Here is a semi-formal proof of this statement in PA. By semi-formal, I mean that I will use terms like "is prime" or "dividing" which are not part of the base language, but which are easily expressed in it, and I will assume you have already built up a library of basic number theoretic facts.
Lemma 1: For all $n >1$, there is a prime dividing $n$.
Proof: By induction on $n$. Base case $n=2$ is trivial. Assume the statement for $n. If $m$ is prime, then it is also true for $n=m$. If $k$ is a nontrivial divisor of $m$ then, by induction, $k$ has a prime divisor so $n$ does as well. $\square$
Lemma 2: For all $n \geq 1$, there exists $N \geq 1$ such that, for all $k$ with $1 \leq k \leq n$, we have $k|N$.

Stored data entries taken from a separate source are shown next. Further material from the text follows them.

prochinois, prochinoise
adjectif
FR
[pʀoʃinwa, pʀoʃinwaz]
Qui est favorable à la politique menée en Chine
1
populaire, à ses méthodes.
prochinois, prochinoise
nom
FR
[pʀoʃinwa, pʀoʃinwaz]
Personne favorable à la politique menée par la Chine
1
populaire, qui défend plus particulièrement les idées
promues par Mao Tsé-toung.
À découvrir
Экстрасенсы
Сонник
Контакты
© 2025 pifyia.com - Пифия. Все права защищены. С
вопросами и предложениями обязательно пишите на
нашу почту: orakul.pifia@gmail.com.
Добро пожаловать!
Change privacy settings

Proof: By induction on $n$. Base case $n=1$ is trivial. If $M$ is divisible by all $k$ with $1 \leq k < m$, then $Mm$ is divisible by all $k$ with $1 \leq k \leq m$. $\square$
Theorem: For all $n$, there is a prime greater than $n$.
Proof: By Lemma 2, there is an $N$ such that $k|N$ for $1 \leq k \leq n$. By Lemma 1, there is a prime $p$ which divides $N+1$. If $p \leq n$, then $p|N$ and $p|N+1$, a contradiction. So $p>n$, as desired. $\square$.

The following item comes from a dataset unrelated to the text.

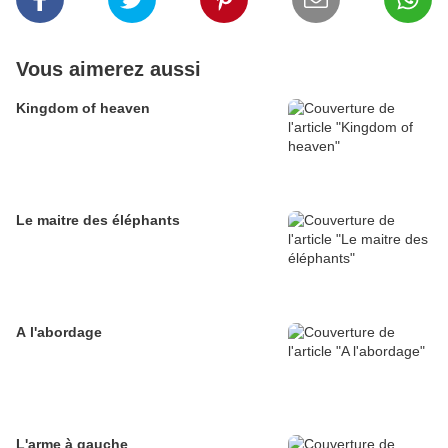
Vous aimerez aussi
Kingdom of heaven
Le maitre des éléphants
A l'abordage
L'arme à gauche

It is interesting to note that Lemma 2 asserts a relation of exponential growth. (That is to say, it is a theorem of the form $\forall n \exists N : \cdots$ where the smallest $N$ satisfying the $\cdots$ is exponential in $n$.) It is known that certain very weak fragments of PA can't prove the existence of a relation of exponential growth; it would be interesting to know whether they can prove infinitude of primes.